Podsumowanie VII kolejki
Siódma kolejka PLS nie zapowiadała się tak ciekawie jak poprzednie, a to za sprawą terminarza, który tak zestawił pary, że we wszystkich spotkaniach można było wskazać pewnego faworyta, więc jedynie pojedynek niespodziewanego lidera rozgrywek z mistrzami Polski budził większe emocje. Jednak okazało się, że już w piątek obejrzeliśmy niezmiernie emocjonujące spotkanie w Warszawie, wygrane co prawda przez Olsztyński AZS 3:1, ale wcale niełatwo i nie tak przyjemnie, jak mogli się tego spodziewać kibice z Warmii. Co do wspomnianego wcześniej meczu na szczycie, to wszystko odbyło się zgodnie z planem - Resovia nie znalazła argumentów, które mogłaby przeciwstawić doświadczonym gościom i spragnieni sensacji kibice, którzy szczelnie wypełnili piękną halę na Podpromiu, musieli pogodzić się z faktem,
że fotel lidera rozgrywek PLS był tylko epizodem wynikającym głównie z korzystnego kalendarza i przełożonego spotkania pomiędzy Jastrzębskim Węglem i PZU.
AZS Politechnika - PZU AZS Olsztyn 1:3 (25:22, 21:25, 23:25, 21:25)
Już pierwszy set wygrany niespodziewanie przez Inżynierów zapowiadał emocje i kłopoty podopiecznych Ireneusza Mazura, którzy po porażce z Wkret-Metem i dwóch przegranych pojedynkach z Jastrzębskim Węglem w Pucharze CEV przyjechali do stolicy po pewne punkty i poprawę nastrojów. I wydawać się mogło, że w meczu z zajmującą ostatnie miejsce w tabeli i przeżywającą głęboki kryzys drużyną Politechniki realizacja tego planu będzie zwykłą formalnością. Jednak dość prędko okazało się, że brązowi medaliści MP po raz kolejny zagrali na tyle słabo, a gospodarze po raz pierwszy w tym sezonie nadspodziewanie dobrze, iż mimo różnicy dotychczasowego dorobku punktowego i notowań w rankingach, goście ani przez moment nie mogli być pewni realizacji założonego celu.
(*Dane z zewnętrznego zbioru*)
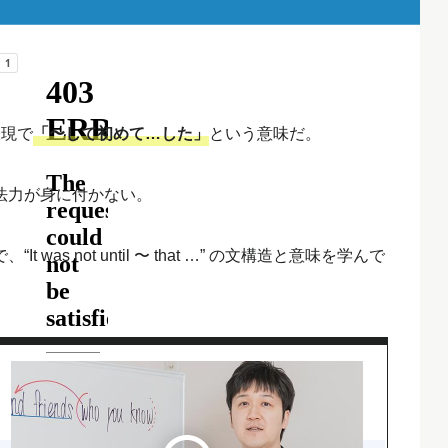
表現で
「〜して初めて…した」
という意味だ。
法力が身に付かない。
s not until 〜 that …” の文構造と意味を学んで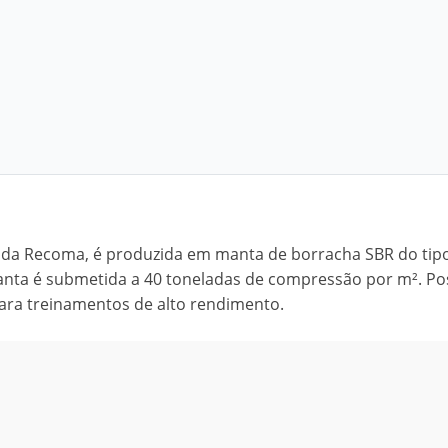
 da Recoma, é produzida em manta de borracha SBR do tipo
anta é submetida a 40 toneladas de compressão por m². Po
 para treinamentos de alto rendimento.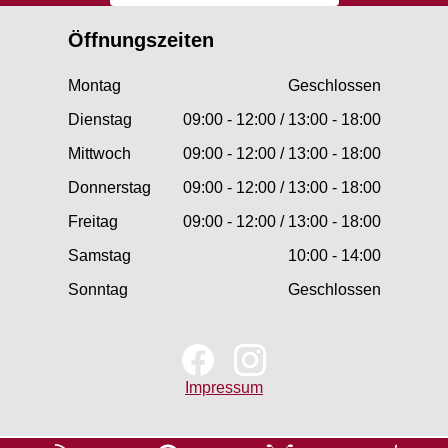
Öffnungszeiten
Montag
Geschlossen
Dienstag
09:00 - 12:00 / 13:00 - 18:00
Mittwoch
09:00 - 12:00 / 13:00 - 18:00
Donnerstag
09:00 - 12:00 / 13:00 - 18:00
Freitag
09:00 - 12:00 / 13:00 - 18:00
Samstag
10:00 - 14:00
Sonntag
Geschlossen
Impressum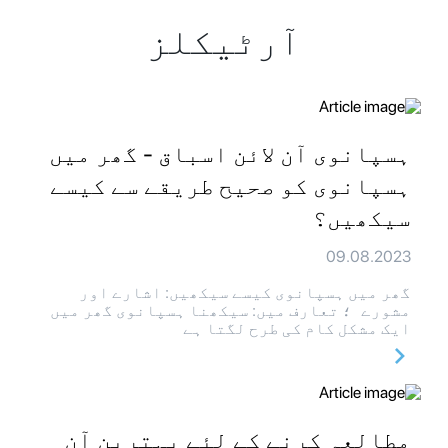
آرٹیکلز
ہسپانوی آن لائن اسباق - گھر میں
ہسپانوی کو صحیح طریقے سے کیسے
سیکھیں؟
09.08.2023
گھر میں ہسپانوی کیسے سیکھیں: اشارے اور
مشورے ؛ تعارف میں: سیکھنا ہسپانوی گھر میں
ایک مشکل کام کی طرح لگتا ہے
مطالعہ کرنے کے لئے بہترین آن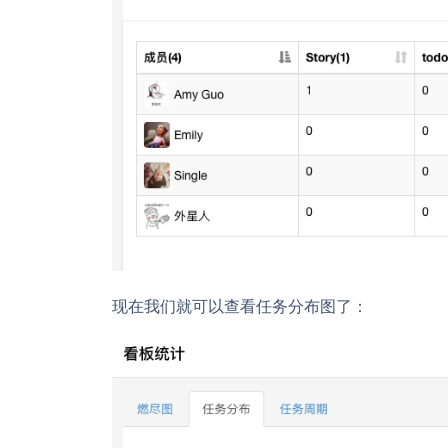
现在我们就可以查看任务分布图了：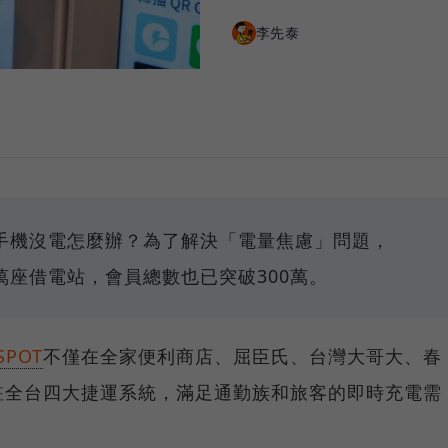
李先泰
手機沒電怎麼辦？為了解決「電量焦慮」問題，
署近萬座借電站，會員總數也已突破300萬。
SPOT
不僅在全家便利商店、屈臣氏、台灣大哥大、春
駐全台四大捷運系統，滿足通勤族和旅客的即時充電需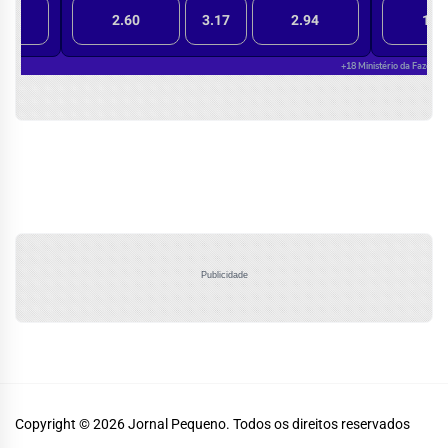
Publicidade
Copyright © 2026
Jornal Pequeno.
Todos os direitos reservados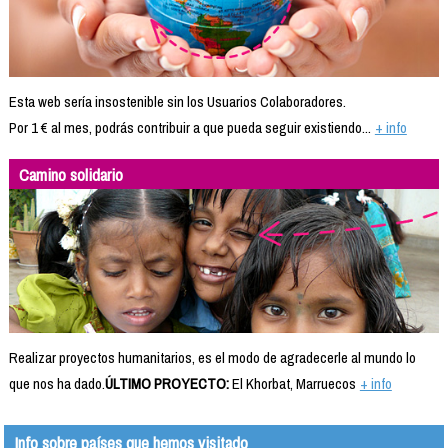
Esta web sería insostenible sin los Usuarios Colaboradores.
Por 1 € al mes, podrás contribuir a que pueda seguir existiendo...
+ info
Camino solidario
Realizar proyectos humanitarios, es el modo de agradecerle al mundo lo
que nos ha dado.
ÚLTIMO PROYECTO:
El Khorbat, Marruecos
+ info
Info sobre países que hemos visitado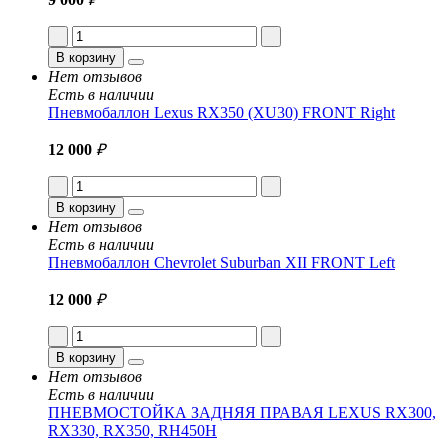
В корзину
Нет отзывов
Есть в наличии
Пневмобаллон Lexus RX350 (XU30) FRONT Right
12 000
₽
В корзину
Нет отзывов
Есть в наличии
Пневмобаллон Chevrolet Suburban XII FRONT Left
12 000
₽
В корзину
Нет отзывов
Есть в наличии
ПНЕВМОСТОЙКА ЗАДНЯЯ ПРАВАЯ LEXUS RX300,
RX330, RX350, RH450H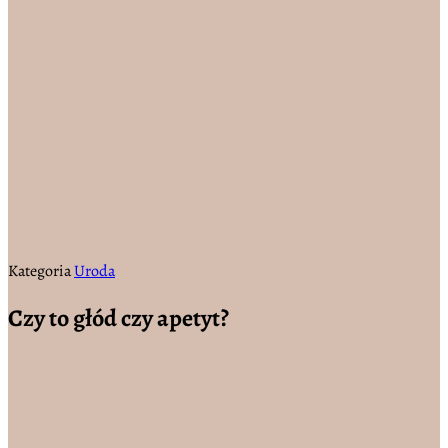
Kategoria
Uroda
Czy to głód czy apetyt?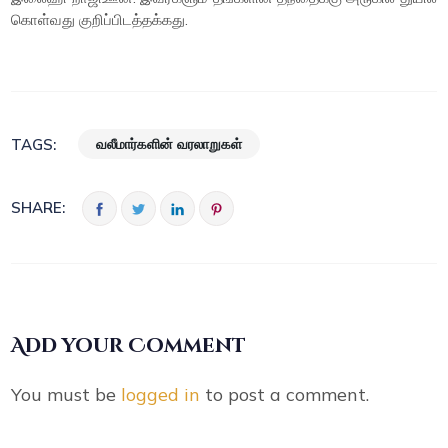
கொள்வது குறிப்பிடத்தக்கது.
வலீமார்களின் வரலாறுகள்
TAGS:
SHARE:
Add your Comment
You must be
logged in
to post a comment.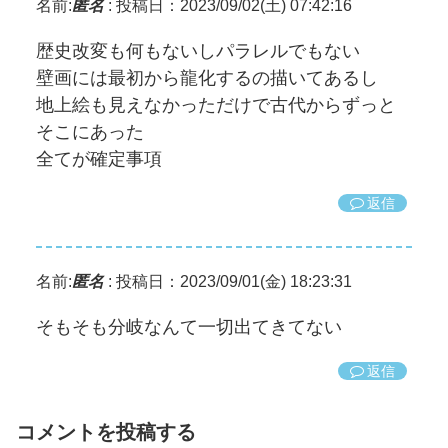
名前:
匿名
:
投稿日：2023/09/02(土) 07:42:16
歴史改変も何もないしパラレルでもない
壁画には最初から龍化するの描いてあるし
地上絵も見えなかっただけで古代からずっと
そこにあった
全てが確定事項
返信
名前:
匿名
:
投稿日：2023/09/01(金) 18:23:31
そもそも分岐なんて一切出てきてない
返信
コメントを投稿する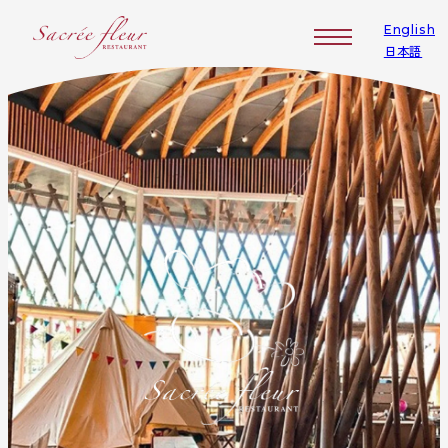
メ
English
イ
日本語
ン
コ
ン
テ
ン
ツ
へ
移
動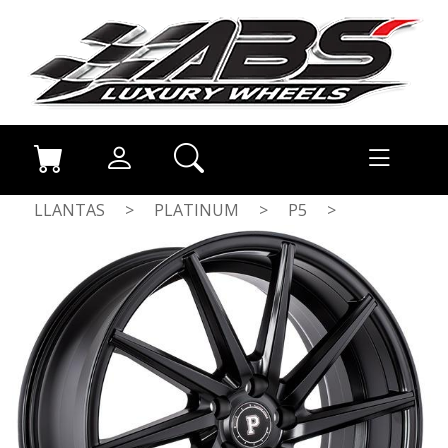
LLANTAS
>
PLATINUM
>
P5
>
MATT BLACK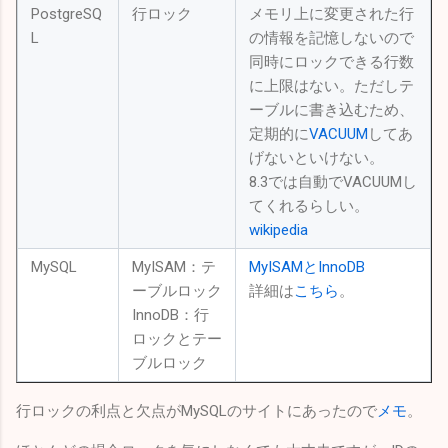
PostgreSQ
行ロック
メモリ上に変更された行
L
の情報を記憶しないので
同時にロックできる行数
に上限はない。ただしテ
ーブルに書き込むため、
定期的に
VACUUM
してあ
げないといけない。
8.3では自動でVACUUMし
てくれるらしい。
wikipedia
MySQL
MyISAM：テ
MyISAMとInnoDB
ーブルロック
詳細は
こちら
。
InnoDB：行
ロックとテー
ブルロック
行ロックの利点と欠点がMySQLのサイトにあったので
メモ
。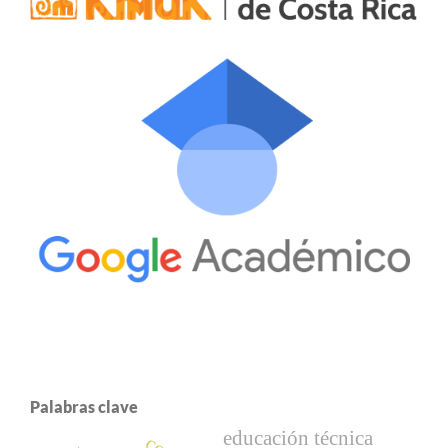
Palabras clave
educación técnica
To, co do tej pory było atutem olsztynian, czyli nienaganne przyjęcie, tym razem "zaskoczyło" u gospodarzy, którzy dotąd z tym właśnie elementem radzili sobie najgorzej.
A ponieważ ani Paweł Papke, ani Sinan Tanik nie zachwycali w ataku, a Paweł Zagumny nie miał w piątek najlepszego dnia, niewiele brakowało, a w Warszawie mogło dojść do niespodzianki sporego kalibru. Dopiero wprowadzenie na parkiet Michała Ruciaka w miejsce niepewnego tego dnia Turka uspokoiło grę podopiecznych Ireneusza Mazura, co przy nierównej grze gospodarzy dało gościom upragnione zwycięstwo. "Myślę, że Olsztyn ma teraz trudny okres i grał słabo w tym spotkaniu Jednak wystarczyło to na pokonanie gospodarzy. Widać jednak, że J.W.Construction jest na fali wznoszącej i mam nadzieję, że zdobędzie punkty w następnym spotkaniu. - skomentował to spotkanie były drugi trener Politechniki Rafał Prus.
Gwardia Wrocław - Jastrzębski Węgiel 0:3 (13:25, 12:25, 16:25)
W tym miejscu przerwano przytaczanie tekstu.